Ohne jede Sympathie: Terror ist oft das Mittel der (subjektiv) Machtlosen. Es gab anarchistischen Terror in Russland, israelischen Terror in Palästina, schwarzen Terror gegen Weiße in Südafrika. Es gibt tschetschenischen, kurdischen, palästinensischen, islamistischen Terrorismus. Für jede dieser Bewegungen mögen wir eine unterschiedliche Einschätzung ihrer Legitimität haben. Es geht aber nicht um einen Zweck, der für eine Seite des Konflikt die Mittel heiligt. Sondern um einen verbindlichen Standard. Eine gemeinsame klare Definition von Terrorismus anzuwenden, wäre in einem internationalen Rahmen wie dem Internet eine wichtige Grundlage, wenn es um so sensible Güter wie die Meinungsfreiheit geht.
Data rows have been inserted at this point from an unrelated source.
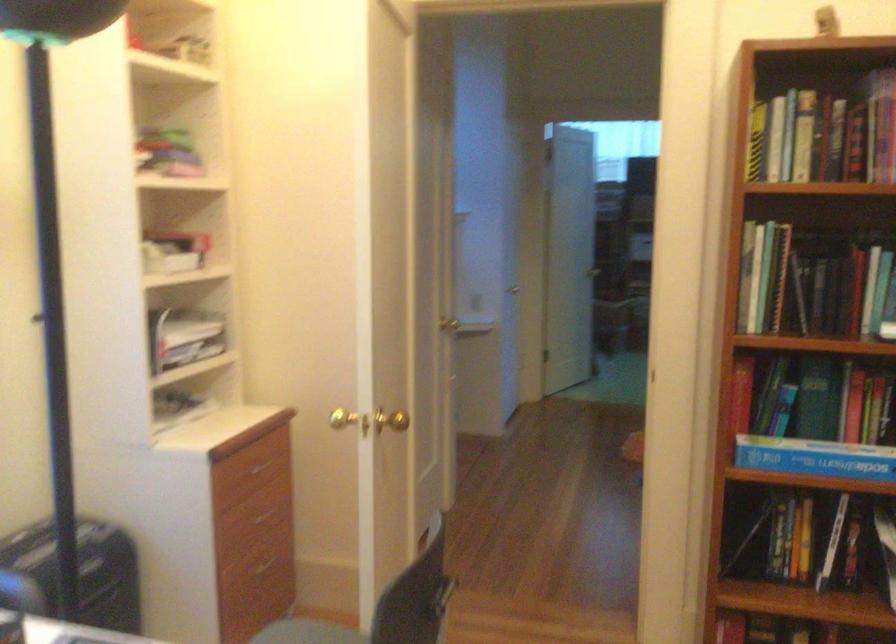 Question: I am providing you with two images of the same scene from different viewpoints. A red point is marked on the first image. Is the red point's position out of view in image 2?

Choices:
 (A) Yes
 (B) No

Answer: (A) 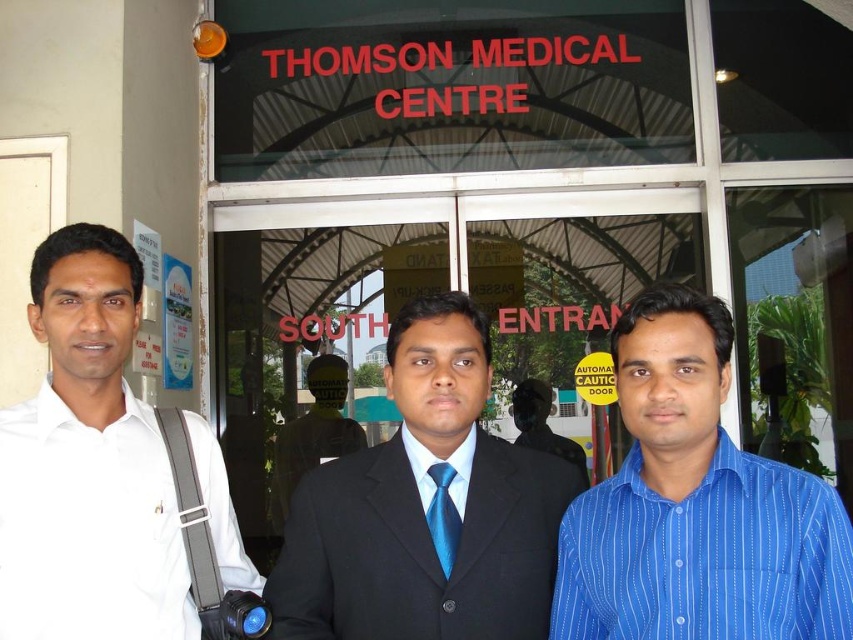 You are standing at the south entrance of Thomson Medical Centre. You see two points marked on the ground. One is at coordinate point (x=564, y=442) and the other at point (x=442, y=525). Which point is closer to the entrance?

Point (x=442, y=525) is closer to the entrance because it is in front of point (x=564, y=442).

Looking at this image, you are a photographer trying to capture a group photo of the blue striped shirt at right and the blue satin tie at center. Since you want to ensure both subjects are in focus, you need to know which one is wider to adjust your camera settings. Can you tell me which object is wider?

The blue striped shirt at right is wider than the blue satin tie at center.

Looking at this image, you are a security guard at Thomson Medical Centre. You need to verify the positions of two items worn by the men in the image. Which item is located higher up on the body between the blue striped shirt at right and the blue satin tie at center?

The blue striped shirt at right is positioned over the blue satin tie at center, meaning it is higher up on the body. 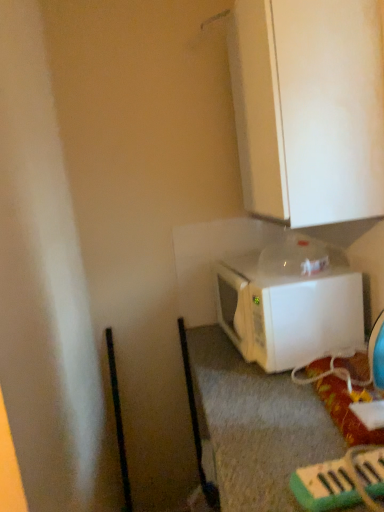 Question: From the image's perspective, is white matte microwave at lower right above or below white matte cabinet at upper center?

Choices:
 (A) below
 (B) above

Answer: (A)

Question: Considering the positions of point (355, 314) and point (377, 113), is point (355, 314) closer or farther from the camera than point (377, 113)?

Choices:
 (A) closer
 (B) farther

Answer: (B)

Question: Considering the positions of white matte microwave at lower right and white matte cabinet at upper center in the image, is white matte microwave at lower right taller or shorter than white matte cabinet at upper center?

Choices:
 (A) short
 (B) tall

Answer: (A)

Question: Is white matte cabinet at upper center inside or outside of white matte microwave at lower right?

Choices:
 (A) inside
 (B) outside

Answer: (B)

Question: Looking at their shapes, would you say white matte cabinet at upper center is wider or thinner than white matte microwave at lower right?

Choices:
 (A) thin
 (B) wide

Answer: (A)

Question: Considering the positions of white matte cabinet at upper center and white matte microwave at lower right in the image, is white matte cabinet at upper center bigger or smaller than white matte microwave at lower right?

Choices:
 (A) small
 (B) big

Answer: (B)

Question: Based on their positions, is white matte cabinet at upper center located to the left or right of white matte microwave at lower right?

Choices:
 (A) left
 (B) right

Answer: (B) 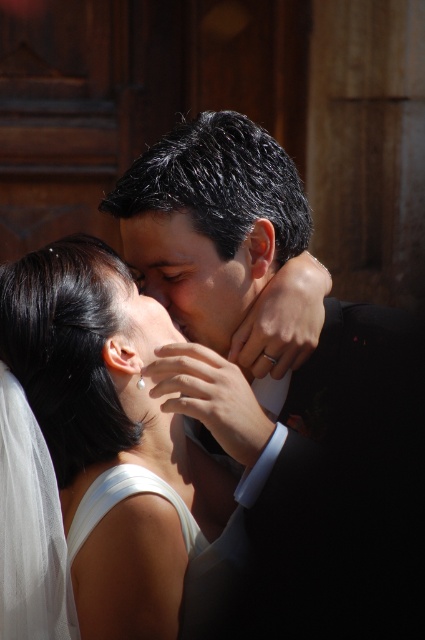 Question: Can you confirm if black satin suit at center is bigger than smooth skin face at center?

Choices:
 (A) no
 (B) yes

Answer: (B)

Question: Which object is farther from the camera taking this photo?

Choices:
 (A) smooth skin face at center
 (B) white satin dress at center
 (C) black satin suit at center

Answer: (A)

Question: Is white satin dress at center positioned at the back of smooth skin face at center?

Choices:
 (A) yes
 (B) no

Answer: (B)

Question: Which object is farther from the camera taking this photo?

Choices:
 (A) smooth skin face at center
 (B) white satin dress at center

Answer: (A)

Question: Can you confirm if black satin suit at center is positioned to the left of smooth skin face at center?

Choices:
 (A) no
 (B) yes

Answer: (A)

Question: Which of the following is the farthest from the observer?

Choices:
 (A) (193, 305)
 (B) (153, 305)
 (C) (207, 426)

Answer: (A) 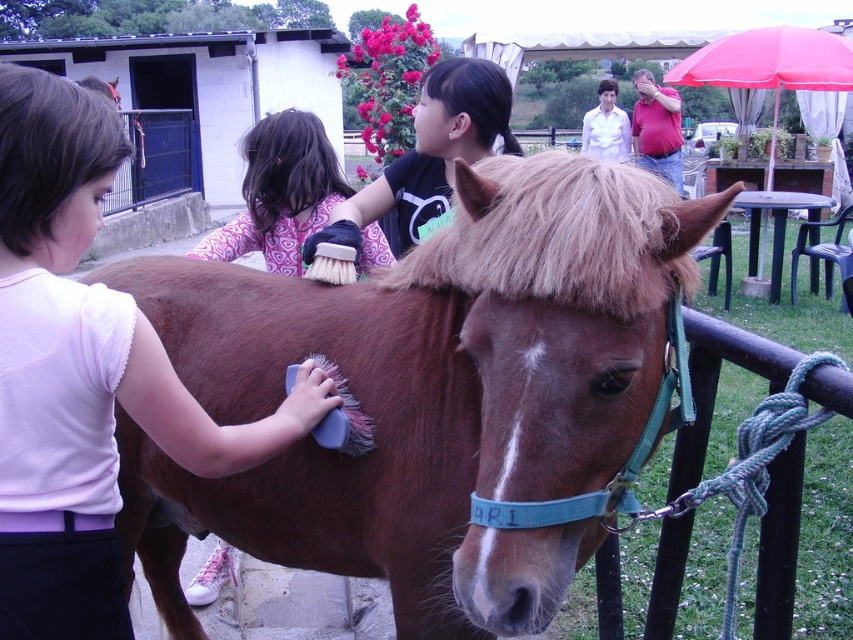 Does fuzzy brown mane at center appear over patterned fabric brush at upper center?

Actually, fuzzy brown mane at center is below patterned fabric brush at upper center.

Which is more to the left, fuzzy brown mane at center or patterned fabric brush at upper center?

patterned fabric brush at upper center

Where is `fuzzy brown mane at center`? This screenshot has width=853, height=640. fuzzy brown mane at center is located at coordinates (561, 234).

Can you confirm if brown matte horse at center is wider than black fabric shirt at upper center?

Yes, brown matte horse at center is wider than black fabric shirt at upper center.

Who is lower down, brown matte horse at center or black fabric shirt at upper center?

brown matte horse at center

Between point (706, 195) and point (448, 104), which one is positioned behind?

The point (706, 195) is behind.

The height and width of the screenshot is (640, 853). Find the location of `brown matte horse at center`. brown matte horse at center is located at coordinates (428, 394).

Which of these two, matte white shirt at left or black fabric shirt at upper center, stands shorter?

black fabric shirt at upper center is shorter.

In the scene shown: Who is higher up, matte white shirt at left or black fabric shirt at upper center?

black fabric shirt at upper center is higher up.

You are a GUI agent. You are given a task and a screenshot of the screen. Output one action in this format:
    pyautogui.click(x=<x>, y=<y>)
    Task: Click on the matte white shirt at left
    The width and height of the screenshot is (853, 640).
    Given the screenshot: What is the action you would take?
    pyautogui.click(x=83, y=372)

Image resolution: width=853 pixels, height=640 pixels. Identify the location of matte white shirt at left. (83, 372). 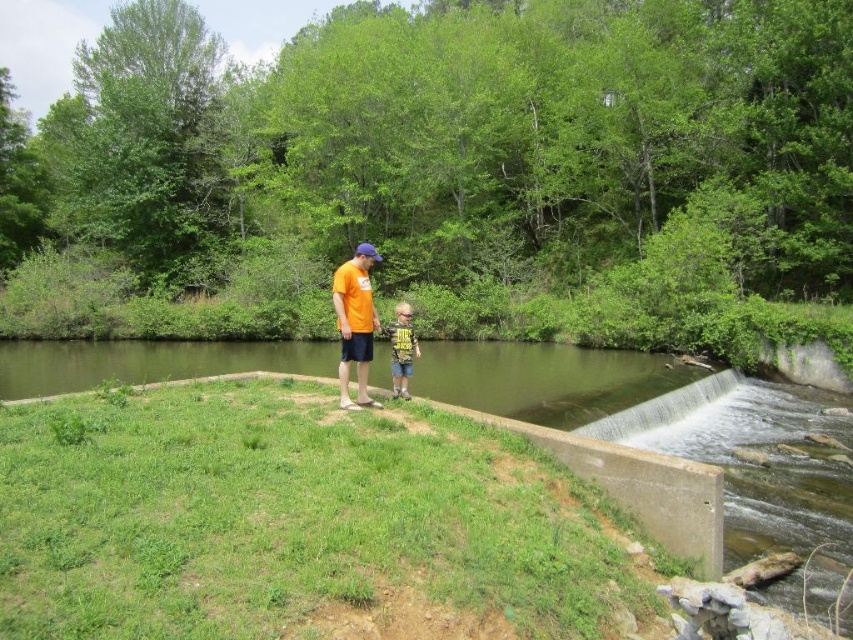 Is point (817, 408) positioned behind point (354, 310)?

That is True.

Is point (813, 374) positioned before point (345, 396)?

No.

I want to click on green concrete water at center, so click(x=686, y=433).

This screenshot has height=640, width=853. Describe the element at coordinates (355, 323) in the screenshot. I see `orange t-shirt at center` at that location.

How distant is orange t-shirt at center from matte green t-shirt at center?

2.39 meters

Does point (367, 284) come in front of point (387, 330)?

Yes, it is in front of point (387, 330).

Identify the location of orange t-shirt at center. This screenshot has height=640, width=853. (355, 323).

Can you confirm if green concrete water at center is taller than matte green t-shirt at center?

In fact, green concrete water at center may be shorter than matte green t-shirt at center.

Between point (796, 394) and point (397, 369), which one is positioned in front?

Positioned in front is point (397, 369).

The image size is (853, 640). I want to click on green concrete water at center, so click(x=686, y=433).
Und es geht ja noch weiter: Selbst wenn Terrorismus mit Mitteln der Filterung wirksam unter dem Deckel zu halten wäre (was nicht bewiesen ist), so gibt sich ein Innenminister damit nicht zufrieden. Denn was genau ist an Terror schlimmer als psychopathische Massenmörder, Organisiertes Verbrechen oder Kinderpornografie? Drogenhandel, Volksverhetzung und Korruption stehen als nächstes auf der Liste. Ein Politiker muss das Zahnrad der Überwachung zur eigenen Legitimation immer einen Zacken weiter drehen. – Und die Vorstellung eines vollständig kontrollierbaren Denk- und Meinungsraums ist ja auch zu verlockend.

 

Wir haben eine Menge zu verlieren

 

Viele Denkschulen und politische Akteure, denen wir unendlich viel zu verdanken haben, galten zu ihrer Zeit als so radikal oder militant, dass sie von den Regierenden als umstürzlerisch eingestuft und unter Terrorverdacht gestellt wurden. Und zwar – natürlich – auch dann, wenn sie keinerlei Gewalt einsetzten, geschweige denn terroristische Mittel. Das Christentum gehörte einmal dazu. Später dann Aufklärer, Liberale, alle möglichen Nationalisten (im sich formierenden Deutschland, in Polen, Tschechien, Armenien, den USA, Lateinamerika, Indien, China u.v.m.). Es traf Pazifisten und Frauenrechtlerinnen, Sozialdemokraten und Anarchistinnen, Atheistinnen und Gläubige, Nelson Mandela und Mahatma Gandhi, Angela Davis und Aung San Suu Kyi, Kommunisten und Hausbesetzerinnen, Schwule und Lesben, Umweltaktivisten und Menschenrechtlerinnen, Whistleblower und viele viele mehr. Wo stünden wir heute, wenn die Verbreitung ihrer Ideen wirksam unterbunden worden wäre?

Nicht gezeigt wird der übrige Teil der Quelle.